There is so much recklessly and carelessly wrong with Shawn “Jay-Z” Carter’s six-part documentary series, “Rest in Power: The Trayvon Martin Story,” that it is never easy to determine each episode’s most egregious lie.
For carelessness in Part 4, it is hard to top the image that closes the episode. We hear the voice of Martin’s mother, Sybrina Fulton, say, “I thought long and hard about that night.”
This voice plays over a nighttime scene from the area in which Martin was shot. Superimposed over that image is the notation, “February 6, 2012.”
When I saw this, I backed up to make sure I read it correctly. I had – “February 6, 2012.” Well, Martin was killed on Feb. 26, 2012. You would think someone would catch an error that basic.
The producers are stunningly indifferent to facts. At least 90 percent of the talking heads interviewed for the show are sympathetic to Martin. At least 90 percent of those have no idea what they are talking about.
This cluelessness inspired a short segment criticizing the prosecutors because “they didn’t show who Trayvon was.” His former football coach and his aviation teacher, in particular, sang Martin’s praises. “He was a carbon copy of me,” fumed the black aviation teacher.

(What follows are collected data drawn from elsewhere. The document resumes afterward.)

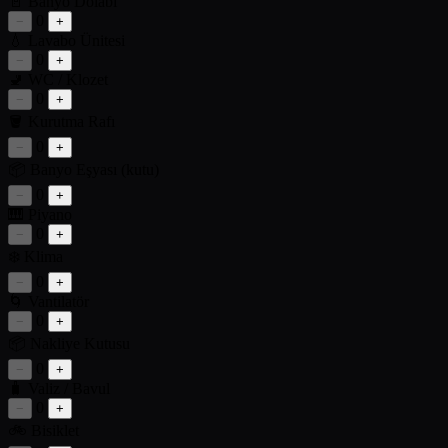
🚪
Banyo Dolabı
0
−
+
💧
Lavabo Ünitesi
0
−
+
🚽
WC / Klozet
0
−
+
🪣
Kurutma Rafı
0
−
+
📦
Banyo Eşyası (kutu)
0
−
+
🎹
Piyano
0
−
+
❄️
Klima
0
−
+
🌀
Vantilatör
0
−
+
📦
Nakliye Kutusu
0
−
+
🧳
Valiz / Bavul
0
−
+
🚲
Bisiklet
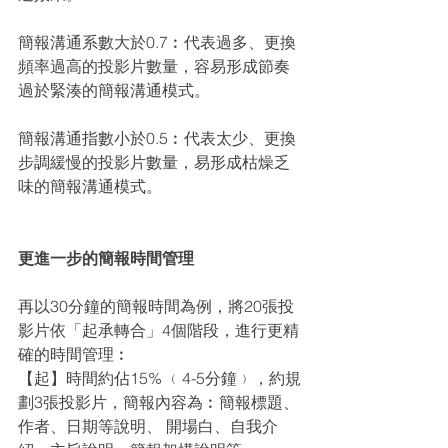
簡報溝通系數大於0.7︰代表過多、更換
頻率過高的投影片數量，容易形成節奏
過於緊湊的簡報溝通模式。
簡報溝通指數小於0.5︰代表太少、更換
步調緩慢的投影片數量，易形成枯燥乏
味的簡報溝通模式。
更進一步的簡報時間管理
再以30分鐘的簡報時間為例，將20張投
影片依「起承轉合」4個階段，進行更精
確的時間管理︰
【起】時間約佔15% ﹙4-5分鐘﹚，約規
劃3張投影片，簡報內容為︰簡報標題、
作者、日期等說明、 開場白、自我介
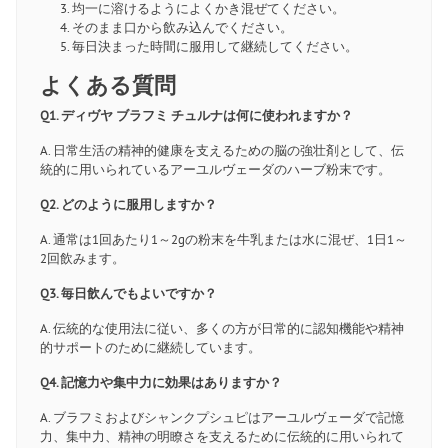
均一に溶けるようによくかき混ぜてください。
そのまま口から飲み込んでください。
毎日決まった時間に服用して継続してください。
よくある質問
Q1. ディヴヤ ブラフミ チュルナは何に使われますか？
A. 日常生活の精神的健康を支えるための脳の強壮剤として、伝
統的に用いられているアーユルヴェーダのハーブ粉末です。
Q2. どのように服用しますか？
A. 通常は1回あたり1～2gの粉末を牛乳または水に混ぜ、1日1～
2回飲みます。
Q3. 毎日飲んでもよいですか？
A. 伝統的な使用法に従い、多くの方が日常的に認知機能や精神
的サポートのために継続しています。
Q4. 記憶力や集中力に効果はありますか？
A. ブラフミおよびシャンクプシュピはアーユルヴェーダで記憶
力、集中力、精神の明瞭さを支えるために伝統的に用いられて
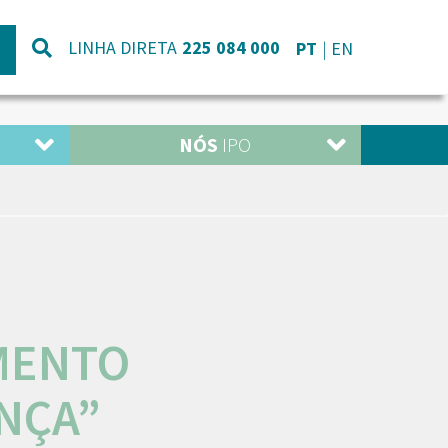
LINHA DIRETA
225 084 000
PT
EN
NÓS
IPO
IMENTO
NÇA”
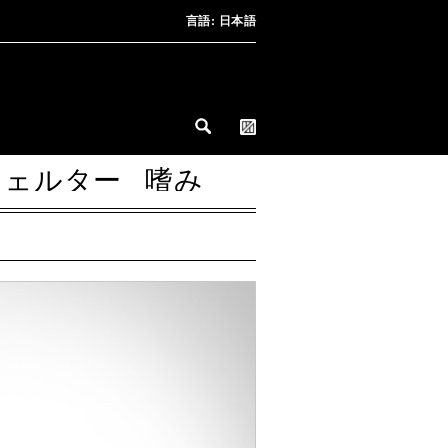
言語:
日本語
シェルター
嗜み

Martin may have once been a carbon copy of the teacher, but neither the teacher nor the coach knew the Trayvon Martin who attacked George Zimmerman.
In the last years of his young life, Martin was being shuttled between one house and another – his mother’s, his father’s, his uncle’s, his father’s girlfriend.
The reason Trayvon ended up in limbo those last two years of his life was because he lost the one place he called home, the house where he had spent the majority of his of time from the age of 3 until the age of 15, the home of Alicia Stanley, Tracy Martin’s second wife and Trayvon’s stepmother.
When Tracy left Alicia for his new girlfriend, Brandy Green, Trayvon was 15. It was at this time Trayvon began to fall apart, and there was no one readily available to put the pieces back together.
In “Rest in Power” the producers do not so much as mention Stanley. Almost no one in the media did when the story was in the news.
“I’m here with you to let people know that I exist,” Stanley told CNN’s Anderson Cooper during the run-up to the trial. “And I would not sit back anymore and take the lies that’s out there being told. I’m the one that went to them football games. I’m the one that was there when he was sick.”
The producers of “Rest in Power” have edited Stanley’s life out of the narrative. That is no surprise. The news media did the same during the trial. Team Trayvon’s relentless propaganda campaign worked much better with just one grieving mom and dad representing the fallen son.
At the time of his death, everyone claimed to know Trayvon, but no one really did, not even Alicia Stanley. She thought it impossible Trayvon would start a fight. “He’s not what the media make him out to be,” Stanley told Cooper, “this thug.”
In reality, Martin was well on the road to thugdom. He hadn’t played football in years. His grades had tanked. His behavior had deteriorated. As Fulton knew, Martin had not passed the FCAT, Florida’s major standardized test, which is required for graduation.
On March 26, just days after Barack Obama’s “If I had a son” manifesto, the Miami Herald dug a little deeper. It published a piece whose very title – “Multiple suspensions paint complicated portrait of Trayvon Martin” – should have caused the other media to put a brake on Martin’s canonization.
The A and B student of those first weeks post-shooting who “majored in cheerfulness” had apparently been suspended three times during the current school year and “had a spotty school record.”
The most troubling of those suspensions was handed down in October 2011, four months before Martin’s death. Martin was seen in an “unauthorized area,” but that wasn’t the half of it.
A school police officer saw him in that area “hiding and being suspicious.” There he had written “WTF” on a locker.
The next day the officer rifled through Martin’s book bag looking for the offending marker and found something more interesting: 12 pieces of women’s jewelry, a watch and a large flathead screwdriver the officer described as a “burglary tool.”
In February, Martin was suspended for the third time, on this occasion for carrying a plastic bag with marijuana residue and a marijuana pipe.
When Zimmerman first saw Martin, he told the dispatcher, “This guy looks like he’s up to no good or he’s on drugs or something. It’s raining, and he’s just walking around looking about.”
Given Martin’s school record and the fact that the police found a burglary tool near the body, Zimmerman was likely right on all counts.
Most of this information was kept from the jury. Had the prosecution introduced character witnesses the way the talking heads insisted they should, this all could have come out.
And maybe if it had, we would have been spared the unseemly propaganda of “Rest in Power.”